Ask HN: As a freelancer how do I scope a simple font-end development project? - mhoad

For a long time I have limited all of my consulting to areas usually relating to marketing, however recently I have had a couple of clients who were proactively pushing me to help them build or to re-build their sites.<p>I have done a lot of this as what could only be described as a personal hobby sense for a while now but have never done any development work professionally before where people would pay me money for it.<p>I decided to start at pretty much the bottom of the barrel here to get my feet wet and take on a simple PSD to HTML 1-page brochure style website.<p>However, I realised that I have no idea how to scope out a project like this.<p>How many hours would I be typically be looking at taking an already cut up PSD and turning it into a responsive single page website with no real functionality to speak of? If I had to pick a number I would say 30 seems reasonable but I wanted to ask some more seasoned and experienced developers and freelancers on here.<p>What are the kinds of things that I should be thinking about here? What is a sensible time frame?  How are these jobs typically scoped out and delivered?<p>Any help would be hugely appreciated!
======
afroggie
Is your question about scoping ultimately for pricing?

A single HTML page could be really easy or take some time, depending on the
PSD. I'd guess it could be anywhere from 1 hours to 10 hours. If you're still
learning I could see 30 if it's a particularly complex page, although that's a
lot of time to spend on a single page.

I advise against pricing per hour and instead quote a fixed price. There's
lots of reasons why, just Google "why don't price hourly" and you'll see.

I'd quote them a value and get a feel for how they react. For instance, you
could suggest $1000. They might agree. They might say no, and counter-suggest
$600. Or if they don't have a counter offer, you can always give them a
discount. Again, just quote a price you're OK with, even if it takes you 30
hours, and then once you have it, you're incented to work efficiently (because
you're not billing per hour, but per job). Your effective hourly rate on this
job might end up at $250/hr, for all you know, if you work efficiently.
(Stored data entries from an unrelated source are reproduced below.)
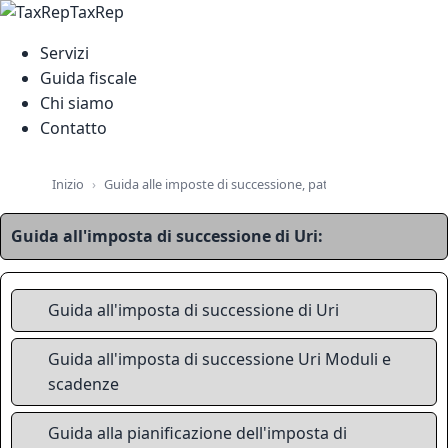
TaxRep
Servizi
Guida fiscale
Chi siamo
Contatto
Guida alle imposte di successione, patrimoniali e immobilia
Inizio
Guida all'imposta di successione di Uri:
Guida all'imposta di successione di Uri
Guida all'imposta di successione Uri Moduli e
scadenze
Guida alla pianificazione dell'imposta di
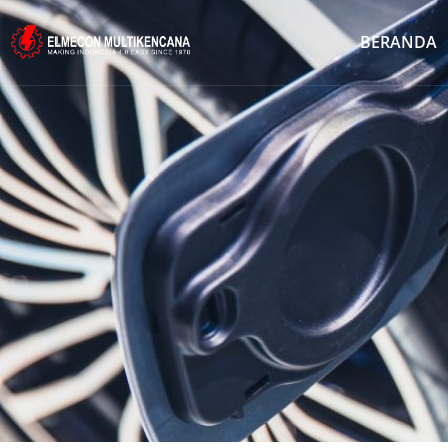
BERANDA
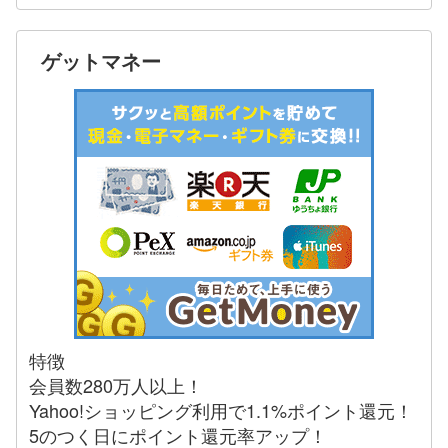
ゲットマネー
特徴
会員数280万人以上！
Yahoo!ショッピング利用で1.1%ポイント還元！
5のつく日にポイント還元率アップ！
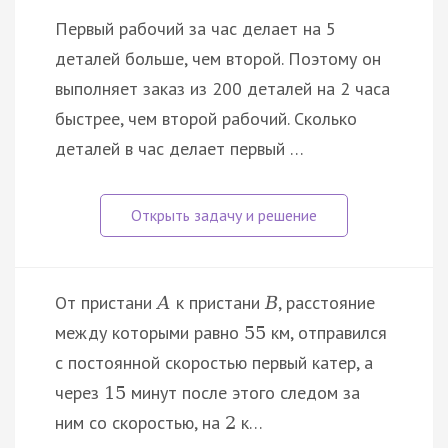
Первый рабочий за час делает на 5
деталей больше, чем второй. Поэтому он
выполняет заказ из 200 деталей на 2 часа
быстрее, чем второй рабочий. Сколько
деталей в час делает первый …
От пристани
к пристани
, расстояние
А
В
между которыми равно
км, отправился
55
с постоянной скоростью первый катер, а
через
минут после этого следом за
15
ним со скоростью, на
к…
2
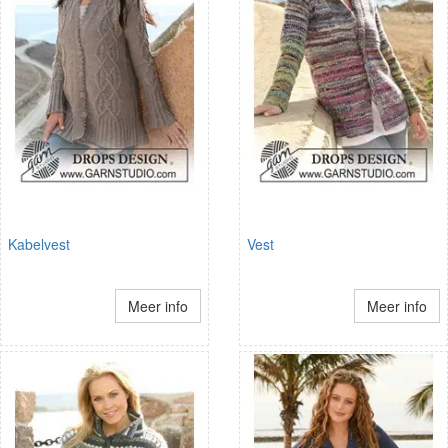
Kabelvest
Vest
Meer info
Meer info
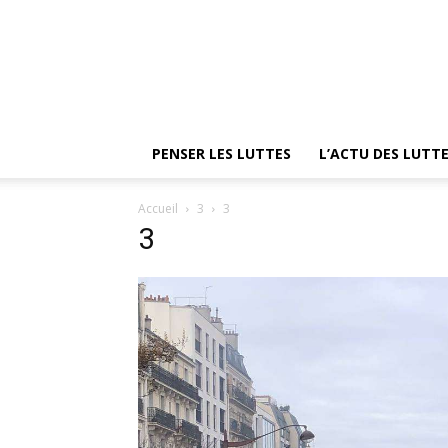
PENSER LES LUTTES
L’ACTU DES LUTT
Accueil
3
3
3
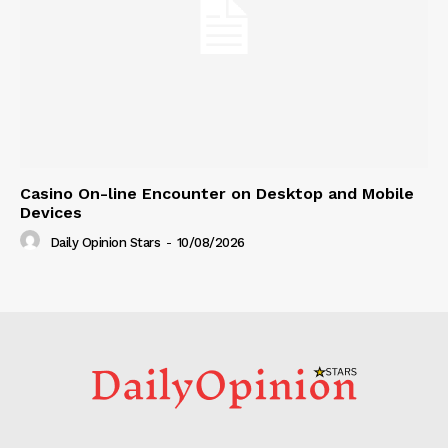
Casino On-line Encounter on Desktop and Mobile
Devices
Daily Opinion Stars
-
10/08/2026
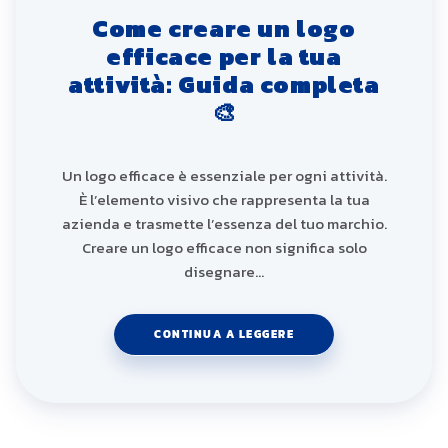
Come creare un logo
efficace per la tua
attività: Guida completa
🎨
Un logo efficace è essenziale per ogni attività.
È l’elemento visivo che rappresenta la tua
azienda e trasmette l’essenza del tuo marchio.
Creare un logo efficace non significa solo
disegnare…
CONTINUA A LEGGERE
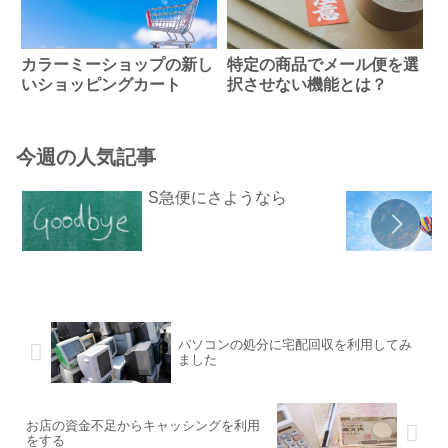
カラーミーショップの新し
特定の商品でメール便を選
いショッピングカート
択させない機能とは？
今週の人気記事
S急便にさようなら
パソコンの処分に宅配回収を利用してみ
ました
お店の資金不足からキャッシングを利用
をする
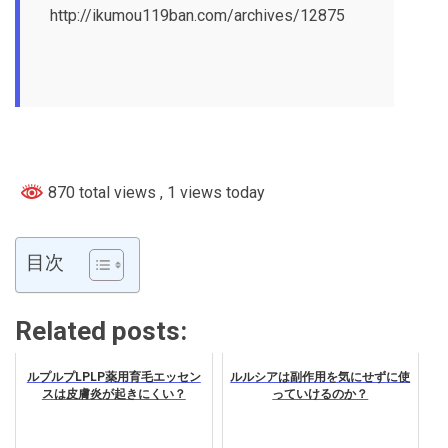
http://ikumou119ban.com/archives/12875
870 total views
, 1 views today
目次
Related posts:
ルプルプLPLP薬用育毛エッセン
ルルシアは副作用を気にせずに使
スは皮膚炎が起きにくい？
っていけるのか？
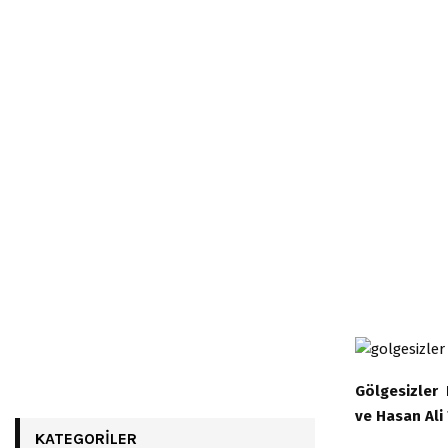
Gölgesizler
ve Hasan Ali
KATEGORILER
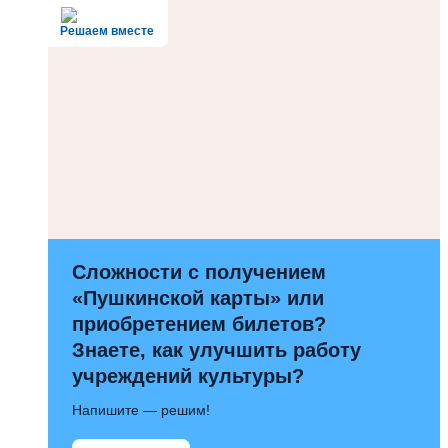
Решаем вместе
Сложности с получением
«Пушкинской карты» или
приобретением билетов?
Знаете, как улучшить работу
учреждений культуры?
Напишите — решим!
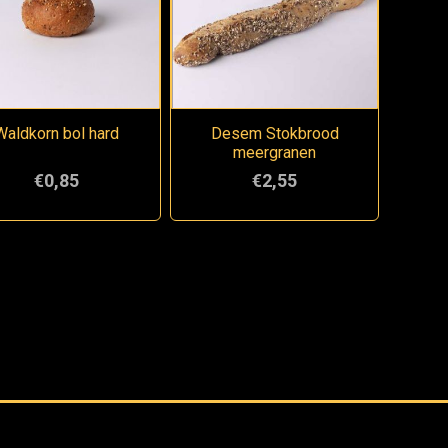
Waldkorn bol hard
Desem Stokbrood
meergranen
€0,85
€2,55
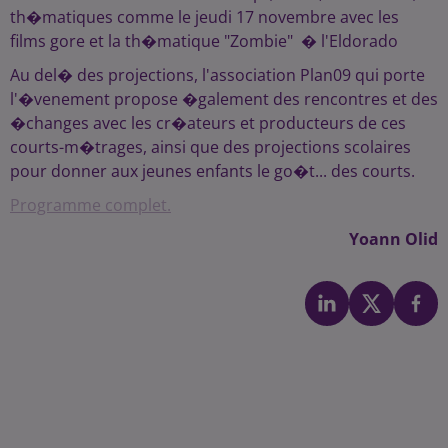
th�matiques comme le jeudi 17 novembre avec les
films gore et la th�matique "Zombie" � l'Eldorado
Au del� des projections, l'association Plan09 qui porte
l'�venement propose �galement des rencontres et des
�changes avec les cr�ateurs et producteurs de ces
courts-m�trages, ainsi que des projections scolaires
pour donner aux jeunes enfants le go�t... des courts.
Programme complet.
Yoann Olid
Also, PSD to HTML is a pretty commoditized job. You're not really creating
value, just being a code monkey. In fact it's not consulting, just
contracting. So I don't really suggest you take those jobs on a regular basis,
if you want to have pricing power. That kind of job is has plenty of
competition from Eastern Europe, Asia, Africa, and other places where the cost
of living is really low, and it's a race to the bottom.